The OpenGL ES 3.0 CTS: ES3-CTS.shaders.uniform_block.random.nested_structs_arrays.9 fails for BDW with Mesa 11.0.2 (git-51e0b06).
I have bisected the first problematic commit to:
Author: Connor Abbott <email@example.com>
Date: Tue Jun 30 13:38:20 2015 -0700
i965/fs: remove special case in setup_payload_interference()
regs_read() will handle LINTERP for us since the previous commit. In
addition, we were being too conservative, since it will only read 2
registers on SIMD8.
instructions in affected programs: 9061 -> 8893 (-1.85%)
All of the changes were due to spills being eliminated, mostly in KSP
Reviewed-by: Jordan Justen <firstname.lastname@example.org>
Signed-off-by: Connor Abbott <email@example.com>
With a revert of above commit the test pass. However, the revert cause regressions for other CTS tests. Also, the commit appear to be part of a cooperative patch-set from Jordan and Connor.
Potential relation to https://bugs.freedesktop.org/show_bug.cgi?id=92113 has not yet been proven.
Please note that on newer version of the Khronos CTS tests this test has been renamed:
The Fail is reproduced on Mesa: git@102f6
I did a little digging on this this afternoon. I'm going to write down what I found here before I head home. I don't know when I'll have time to poke at this again, so I want to leave notes for the next person.

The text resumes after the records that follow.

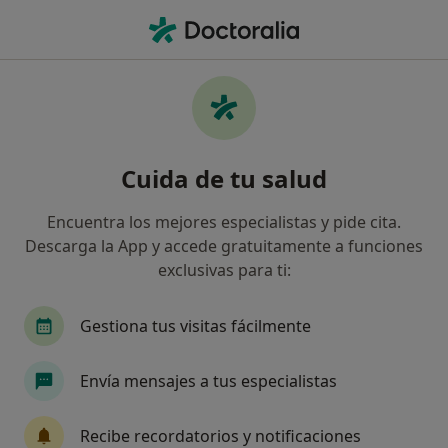
Men
Dolor Crónico • León, León
Filtros
• 1
Seguro
Mapa
Especialistas en Dolor crónico en León
Cuida de tu salud
Así organizamos los resultados
Encuentra los mejores especialistas y pide cita.
Descarga la App y accede gratuitamente a funciones
¿Qué especialidad estás buscando?
exclusivas para ti:
Psicólogo
Fisioterapeuta
Psicólogo infant
Gestiona tus visitas fácilmente
Envía mensajes a tus especialistas
Recibe recordatorios y notificaciones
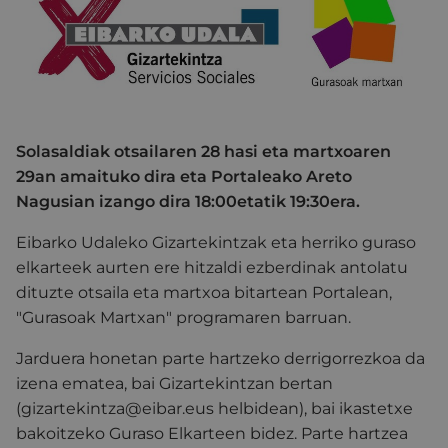
Solasaldiak otsailaren 28 hasi eta martxoaren
29an amaituko dira eta Portaleako Areto
Nagusian izango dira 18:00etatik 19:30era.
Eibarko Udaleko Gizartekintzak eta herriko guraso
elkarteek aurten ere hitzaldi ezberdinak antolatu
dituzte otsaila eta martxoa bitartean Portalean,
"Gurasoak Martxan" programaren barruan.
Jarduera honetan parte hartzeko derrigorrezkoa da
izena ematea, bai Gizartekintzan bertan
(gizartekintza@eibar.eus helbidean), bai ikastetxe
bakoitzeko Guraso Elkarteen bidez. Parte hartzea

I believe Connor's patch is a complete red herring; it only changes things because it causes register allocation to be subtly different on SIMD8. Running the test, I noticed that if you run it with INTEL_DEBUG=no16, it fails and, before the window closes, it flashes yellow. Looking at the shader it generates we see
> dEQP_FragColor = vec4(1.0, v_vtxResult, result, 1.0);
So a color of yellow means that v_vtxResult is fine, but result is 0. This means that the failure is in one of the comparisons in the fragment shader. In particular, the fault is not the vertex shader or nor is it in the interpolation of the vertex result. I see two potential ways forward:
1) Play with the dEQP test case and see if we can get a smaller failing case
2) Step through the fragment shader in the simulator and see if we can see where the false comparison is coming from.
My first attempt would probably be number 2 but, as I said above, I don't know when I'll have time to look at it again so if someone else wants to give it a try, feel free.
So, I did a little more investigation last night and Matt and I looked at it a bit this morning. Here's what we found:
1) If you step through it in the simulator, the simulator produces "correct" (would pass the test) results. I double and tripple-checked this and I can't get the simulator to give me yellow.
2) If you hack up could_coissue() in brw_fs_combine_constants.cpp, it generates the exact same code for HSW as it does for BDW but HSW passes.
3) We generate the exact same code for BSW as we do for BDW and BSW passes.
The above seems to rule out any sort of register allocation or scheduling errors. Instead, it's almost certain that we're hitting some undocumented and unsimulated hardware bug. Unfortunately, the shader (and hitting the bug) is very sensitive to register allocation and anything you do that changes register allocation is liable to make the shader not hit the bug.
This means that there are a pile of different things that one could do to make the shader go from pass to fail but none of them actually fix anything! We need to be very careful when we claim that a patch fixes this bug to make sure that the patch actually does fix something and doesn't just hide it again.
This bug has been fixed by:
Author: Connor Abbott <firstname.lastname@example.org>
AuthorDate: Sat Jun 6 13:32:21 2015 -0400
Commit: Connor Abbott <email@example.com>
CommitDate: Fri Oct 30 02:19:00 2015 -0400
i965: always run the post-RA scheduler
Before, we would only do scheduling after register allocation if we
spilled, despite the fact that the pre-RA scheduler was only supposed to
be for register pressure and set the latencies of every instruction to
1. This meant that unless we spilled, which we rarely do, then we never
considered instruction latencies at all, and we usually never bothered
to try and hide texture fetch latency. Although a later commit removes
the setting the latency to 1 part, we still want to always run the
post-RA scheduler since it's able to take the false dependencies that
the register allocator creates into account, and it can be more
aggressive than the pre-RA scheduler since it doesn't have to worry
about register pressure at all.
Test master post-ra-sched diff %diff
bench_OglPSBump2 396.730 402.386 5.656 +1.400%
bench_OglPSBump8 244.370 247.591 3.221 +1.300%
bench_OglPSPhong 241.117 242.002 0.885 +0.300%
bench_OglPSPom 59.555 59.725 0.170 +0.200%
bench_OglShMapPcf 86.149 102.346 16.197 +18.800%
bench_OglVSTangent 388.849 395.489 6.640 +1.700%
bench_trex 65.471 65.862 0.390 +0.500%
bench_trexoff 69.562 70.150 0.588 +0.800%
bench_heaven 25.179 25.254 0.074 +0.200%
Reviewed-by: Jason Ekstrand <firstname.lastname@example.org>
(In reply to Mark Janes from comment #4)
> This bug has been fixed by:
> Author: Connor Abbott <email@example.com>
> AuthorDate: Sat Jun 6 13:32:21 2015 -0400
> Commit: Connor Abbott <firstname.lastname@example.org>
> CommitDate: Fri Oct 30 02:19:00 2015 -0400
> i965: always run the post-RA scheduler
Not fixed, just hidden. It's a very obscure hardware bug and any sort of shuffling around of instructions is liable to hide it. However, it's interesting that running post-RA scheduling changes things because that means it has nothing to do with register allocation. I think this is more evidence of it being some sort of dependency-tracking bug in the hardware.
I'm re-opening this so we don't forget it's here.